Lorsque le roi de Castille rompit le traité qu’il avait conclu en 1172 avec le roi d’Aragon contre Pedro Ruiz de Azagra, Alphonse II, sous l’effet de la colère, rompit ses fiançailles avec Sancha, la tante du roi de Castille, et demanda la main de la princesse grecque Eudoxie, probablement fille de l’empereur Manuel Comnène. Le mariage oriental fut arrangé et la princesse entreprit le long voyage avec une suite imposante et de nombreux présents. Mais, lorsque Eudoxie parvint à Montpellier, ce fut pour y apprendre que les deux Alphonse s’étaient réconciliés et que le roi d’Aragon avait épousé la princesse de Castille le 18 janvier 1174. Après bien des hésitations, la princesse grecque se décida à épouser le seigneur du lieu, Guilhem VIII de Montpellier. Elle ne reprit donc jamais la route de Constantinople et, douze ans plus tard, son mari la fit enfermer au monastère d’Aniane, sous prétexte d’infidélité.

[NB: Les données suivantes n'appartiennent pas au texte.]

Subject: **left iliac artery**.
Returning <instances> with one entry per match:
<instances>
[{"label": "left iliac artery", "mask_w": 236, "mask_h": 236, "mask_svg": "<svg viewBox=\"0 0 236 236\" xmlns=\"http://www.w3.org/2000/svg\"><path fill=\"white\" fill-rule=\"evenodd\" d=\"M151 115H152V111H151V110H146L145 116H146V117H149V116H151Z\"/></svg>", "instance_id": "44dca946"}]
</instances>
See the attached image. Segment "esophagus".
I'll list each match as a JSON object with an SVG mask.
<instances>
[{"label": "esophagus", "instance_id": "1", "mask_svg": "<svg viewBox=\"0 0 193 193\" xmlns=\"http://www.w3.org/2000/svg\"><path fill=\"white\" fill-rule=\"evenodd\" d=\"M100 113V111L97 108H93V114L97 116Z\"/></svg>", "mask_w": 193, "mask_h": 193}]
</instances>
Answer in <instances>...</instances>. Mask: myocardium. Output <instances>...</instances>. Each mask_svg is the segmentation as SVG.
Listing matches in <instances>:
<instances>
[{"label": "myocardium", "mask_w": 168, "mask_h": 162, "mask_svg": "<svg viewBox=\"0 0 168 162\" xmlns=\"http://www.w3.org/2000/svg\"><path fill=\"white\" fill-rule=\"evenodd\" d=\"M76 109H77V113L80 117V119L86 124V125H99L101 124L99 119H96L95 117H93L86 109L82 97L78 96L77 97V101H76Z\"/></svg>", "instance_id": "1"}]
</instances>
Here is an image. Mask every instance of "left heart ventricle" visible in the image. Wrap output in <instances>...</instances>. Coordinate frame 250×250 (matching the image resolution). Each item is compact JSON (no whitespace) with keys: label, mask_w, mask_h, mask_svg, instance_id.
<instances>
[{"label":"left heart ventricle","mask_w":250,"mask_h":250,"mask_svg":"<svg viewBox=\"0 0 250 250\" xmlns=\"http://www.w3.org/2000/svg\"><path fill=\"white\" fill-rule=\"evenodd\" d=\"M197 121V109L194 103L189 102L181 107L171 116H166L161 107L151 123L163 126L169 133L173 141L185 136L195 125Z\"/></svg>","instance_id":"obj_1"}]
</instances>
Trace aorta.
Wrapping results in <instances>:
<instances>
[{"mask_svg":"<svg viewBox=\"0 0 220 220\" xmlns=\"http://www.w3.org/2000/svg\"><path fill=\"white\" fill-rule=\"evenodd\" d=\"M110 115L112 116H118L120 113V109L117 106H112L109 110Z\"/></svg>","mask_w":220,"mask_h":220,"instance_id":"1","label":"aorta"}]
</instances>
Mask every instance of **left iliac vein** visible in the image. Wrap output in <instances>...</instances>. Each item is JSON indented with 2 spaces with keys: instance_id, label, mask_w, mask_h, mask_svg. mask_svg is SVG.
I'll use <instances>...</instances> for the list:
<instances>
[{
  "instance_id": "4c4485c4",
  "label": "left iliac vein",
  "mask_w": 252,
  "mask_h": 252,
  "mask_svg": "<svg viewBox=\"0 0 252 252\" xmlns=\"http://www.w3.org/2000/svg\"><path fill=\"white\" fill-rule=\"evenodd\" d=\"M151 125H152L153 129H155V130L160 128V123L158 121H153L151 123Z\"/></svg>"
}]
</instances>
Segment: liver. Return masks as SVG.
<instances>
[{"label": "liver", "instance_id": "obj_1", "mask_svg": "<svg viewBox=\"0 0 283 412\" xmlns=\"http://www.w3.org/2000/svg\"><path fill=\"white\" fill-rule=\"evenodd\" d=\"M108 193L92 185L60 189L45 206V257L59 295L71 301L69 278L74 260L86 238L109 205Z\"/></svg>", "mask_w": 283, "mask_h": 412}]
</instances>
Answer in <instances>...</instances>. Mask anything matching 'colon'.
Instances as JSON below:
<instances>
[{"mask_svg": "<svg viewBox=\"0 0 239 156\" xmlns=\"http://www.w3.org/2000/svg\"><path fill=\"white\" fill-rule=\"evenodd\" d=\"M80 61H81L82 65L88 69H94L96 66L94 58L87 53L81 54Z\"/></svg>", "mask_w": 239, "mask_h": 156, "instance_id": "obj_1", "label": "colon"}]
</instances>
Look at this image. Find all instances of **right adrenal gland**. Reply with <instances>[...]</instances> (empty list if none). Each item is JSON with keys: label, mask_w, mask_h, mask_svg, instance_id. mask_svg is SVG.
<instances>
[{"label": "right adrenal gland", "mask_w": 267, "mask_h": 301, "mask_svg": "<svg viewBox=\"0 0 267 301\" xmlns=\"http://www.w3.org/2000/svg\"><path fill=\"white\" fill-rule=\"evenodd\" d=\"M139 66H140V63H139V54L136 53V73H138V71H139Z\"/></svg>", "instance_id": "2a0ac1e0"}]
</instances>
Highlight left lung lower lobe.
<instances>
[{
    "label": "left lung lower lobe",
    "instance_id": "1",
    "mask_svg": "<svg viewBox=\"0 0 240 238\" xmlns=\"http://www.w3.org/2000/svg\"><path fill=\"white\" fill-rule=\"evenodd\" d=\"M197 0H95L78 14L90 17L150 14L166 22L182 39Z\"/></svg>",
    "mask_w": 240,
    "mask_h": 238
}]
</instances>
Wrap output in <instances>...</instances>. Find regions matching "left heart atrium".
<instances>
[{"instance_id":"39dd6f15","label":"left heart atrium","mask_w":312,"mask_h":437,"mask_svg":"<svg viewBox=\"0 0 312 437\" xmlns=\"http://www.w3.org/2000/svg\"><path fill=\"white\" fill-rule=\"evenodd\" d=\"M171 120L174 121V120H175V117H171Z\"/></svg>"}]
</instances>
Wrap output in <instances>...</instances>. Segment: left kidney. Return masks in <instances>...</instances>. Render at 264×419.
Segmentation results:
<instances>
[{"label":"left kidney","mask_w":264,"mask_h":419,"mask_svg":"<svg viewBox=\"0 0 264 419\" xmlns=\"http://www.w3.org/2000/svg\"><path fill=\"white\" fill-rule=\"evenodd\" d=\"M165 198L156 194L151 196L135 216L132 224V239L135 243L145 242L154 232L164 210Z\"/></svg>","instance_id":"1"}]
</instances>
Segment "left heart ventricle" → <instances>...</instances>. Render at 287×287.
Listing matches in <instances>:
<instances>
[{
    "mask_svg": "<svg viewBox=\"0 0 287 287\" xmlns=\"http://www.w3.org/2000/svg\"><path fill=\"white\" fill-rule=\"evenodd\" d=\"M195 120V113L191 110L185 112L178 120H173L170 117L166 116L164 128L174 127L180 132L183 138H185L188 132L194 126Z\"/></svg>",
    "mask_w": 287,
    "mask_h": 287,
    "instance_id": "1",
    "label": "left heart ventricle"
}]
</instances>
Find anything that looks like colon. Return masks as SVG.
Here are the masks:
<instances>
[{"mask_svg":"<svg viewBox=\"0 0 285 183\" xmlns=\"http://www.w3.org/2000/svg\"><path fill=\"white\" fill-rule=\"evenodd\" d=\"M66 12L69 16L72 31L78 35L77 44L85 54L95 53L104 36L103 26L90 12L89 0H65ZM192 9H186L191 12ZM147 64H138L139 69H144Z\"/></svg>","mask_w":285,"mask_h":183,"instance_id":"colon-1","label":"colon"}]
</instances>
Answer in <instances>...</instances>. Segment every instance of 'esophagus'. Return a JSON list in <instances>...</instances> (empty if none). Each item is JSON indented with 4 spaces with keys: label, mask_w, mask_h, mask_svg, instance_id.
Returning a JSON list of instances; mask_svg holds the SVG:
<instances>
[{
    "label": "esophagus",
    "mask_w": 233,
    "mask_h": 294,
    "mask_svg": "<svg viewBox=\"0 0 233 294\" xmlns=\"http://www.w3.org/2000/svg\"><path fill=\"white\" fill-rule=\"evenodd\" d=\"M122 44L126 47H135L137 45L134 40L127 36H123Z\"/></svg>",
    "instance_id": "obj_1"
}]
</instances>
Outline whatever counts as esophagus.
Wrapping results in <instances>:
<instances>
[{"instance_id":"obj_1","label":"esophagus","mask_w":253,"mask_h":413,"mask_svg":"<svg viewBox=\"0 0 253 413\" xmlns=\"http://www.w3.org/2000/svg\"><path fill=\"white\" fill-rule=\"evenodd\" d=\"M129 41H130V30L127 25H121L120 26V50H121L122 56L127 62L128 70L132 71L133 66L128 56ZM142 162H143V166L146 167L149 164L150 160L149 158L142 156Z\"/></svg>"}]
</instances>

Le seul autre troubabour qui fasse allusion à ce véritable roman, Peire Vidal, approuve, lui, la conduite d’Alphonse dont il était le protégé : E plagra·m mais de Castella Una pauca jovensella. Que d’aur cargat mil camel Ab l’emperi Manuel (éd. Anglade, nº 16, vv. 67-70).

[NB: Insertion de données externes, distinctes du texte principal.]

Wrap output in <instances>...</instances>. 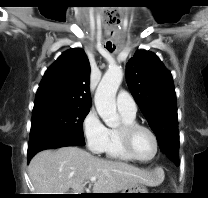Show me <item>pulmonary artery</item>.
Wrapping results in <instances>:
<instances>
[{"instance_id":"e3ab8cb5","label":"pulmonary artery","mask_w":208,"mask_h":198,"mask_svg":"<svg viewBox=\"0 0 208 198\" xmlns=\"http://www.w3.org/2000/svg\"><path fill=\"white\" fill-rule=\"evenodd\" d=\"M117 108L120 112L135 116L137 105L133 97L126 91L122 90L118 93L116 99Z\"/></svg>"}]
</instances>
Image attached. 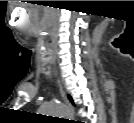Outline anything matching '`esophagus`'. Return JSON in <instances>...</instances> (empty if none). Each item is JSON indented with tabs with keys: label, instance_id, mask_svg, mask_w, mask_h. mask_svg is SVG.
<instances>
[{
	"label": "esophagus",
	"instance_id": "34e87169",
	"mask_svg": "<svg viewBox=\"0 0 134 123\" xmlns=\"http://www.w3.org/2000/svg\"><path fill=\"white\" fill-rule=\"evenodd\" d=\"M58 86H59V90H60V93H61V96H62V99L64 100L65 104L67 106H69L68 104V100H67V97H66V93H65V90L61 84V82L58 80Z\"/></svg>",
	"mask_w": 134,
	"mask_h": 123
}]
</instances>
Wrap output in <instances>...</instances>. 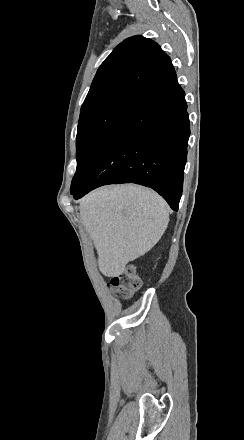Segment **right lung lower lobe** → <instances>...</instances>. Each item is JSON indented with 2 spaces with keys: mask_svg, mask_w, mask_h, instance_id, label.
<instances>
[{
  "mask_svg": "<svg viewBox=\"0 0 244 440\" xmlns=\"http://www.w3.org/2000/svg\"><path fill=\"white\" fill-rule=\"evenodd\" d=\"M186 109L175 74L117 123L71 185V194L78 199L102 185L136 183L151 187L177 210L190 135Z\"/></svg>",
  "mask_w": 244,
  "mask_h": 440,
  "instance_id": "right-lung-lower-lobe-1",
  "label": "right lung lower lobe"
}]
</instances>
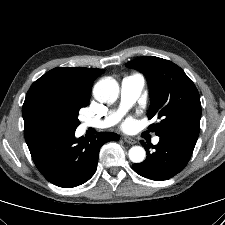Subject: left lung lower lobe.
Wrapping results in <instances>:
<instances>
[{
	"label": "left lung lower lobe",
	"mask_w": 225,
	"mask_h": 225,
	"mask_svg": "<svg viewBox=\"0 0 225 225\" xmlns=\"http://www.w3.org/2000/svg\"><path fill=\"white\" fill-rule=\"evenodd\" d=\"M157 145H146L141 141L147 152L146 159L140 164H133V169L139 175L156 180H168L181 172L187 165L195 144L169 135L159 136ZM152 146L155 151L150 153Z\"/></svg>",
	"instance_id": "0a47b994"
}]
</instances>
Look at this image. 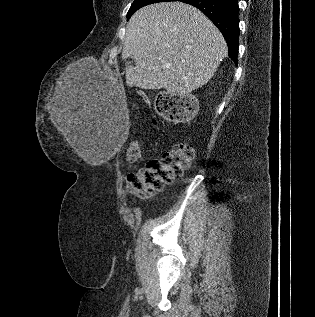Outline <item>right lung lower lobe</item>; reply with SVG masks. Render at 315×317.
<instances>
[{"instance_id": "1", "label": "right lung lower lobe", "mask_w": 315, "mask_h": 317, "mask_svg": "<svg viewBox=\"0 0 315 317\" xmlns=\"http://www.w3.org/2000/svg\"><path fill=\"white\" fill-rule=\"evenodd\" d=\"M201 10L221 31L229 50V57L237 64L239 7L237 0H177Z\"/></svg>"}]
</instances>
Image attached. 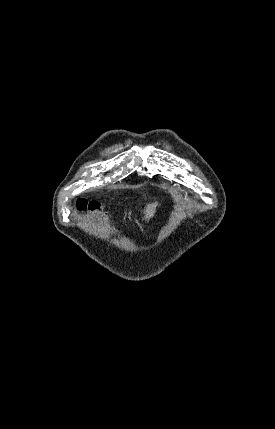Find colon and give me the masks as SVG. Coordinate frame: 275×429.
Returning <instances> with one entry per match:
<instances>
[{"label":"colon","instance_id":"obj_1","mask_svg":"<svg viewBox=\"0 0 275 429\" xmlns=\"http://www.w3.org/2000/svg\"><path fill=\"white\" fill-rule=\"evenodd\" d=\"M77 208L79 210H89L92 212H98V211H101L102 205L101 203L96 201H90V202L79 201L77 203Z\"/></svg>","mask_w":275,"mask_h":429}]
</instances>
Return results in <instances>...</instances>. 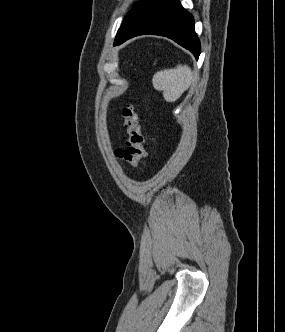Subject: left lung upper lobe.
<instances>
[{
    "mask_svg": "<svg viewBox=\"0 0 285 332\" xmlns=\"http://www.w3.org/2000/svg\"><path fill=\"white\" fill-rule=\"evenodd\" d=\"M151 2V0H140L137 4H135L132 9L126 15L121 27L118 30L116 35L119 36L128 25L138 16V14Z\"/></svg>",
    "mask_w": 285,
    "mask_h": 332,
    "instance_id": "1",
    "label": "left lung upper lobe"
}]
</instances>
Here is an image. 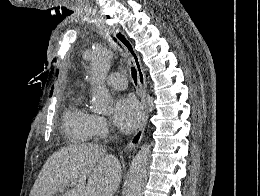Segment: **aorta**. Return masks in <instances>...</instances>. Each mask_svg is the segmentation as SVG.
<instances>
[{
	"label": "aorta",
	"mask_w": 260,
	"mask_h": 196,
	"mask_svg": "<svg viewBox=\"0 0 260 196\" xmlns=\"http://www.w3.org/2000/svg\"><path fill=\"white\" fill-rule=\"evenodd\" d=\"M113 53L106 48L95 51L91 60V81L93 87V104L101 113H107L112 98L105 85V78L110 70ZM151 163V144H144L133 158L129 170L126 196H143L147 172Z\"/></svg>",
	"instance_id": "1"
}]
</instances>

Ainsi Alphonse II n’eut jamais l’occasion de dépouiller de ses trésors l’escorte d’Eudoxie, pas plus que la possibilité de renvoyer en Orient cette princesse, mais, même si l’on peut faire grief au roi d’Aragon d’avoir fait montre d’une légèreté coupable dans cette affaire de princesse lointaine, on se prend à admirer l’extraordinaire mauvaise foi de Bertran qui n’a d’égal que l’acharnement avec lequel il s’est attaché à rechercher dans la vie de son ennemi tous les événements qu’il pouvait lui imputer à crime.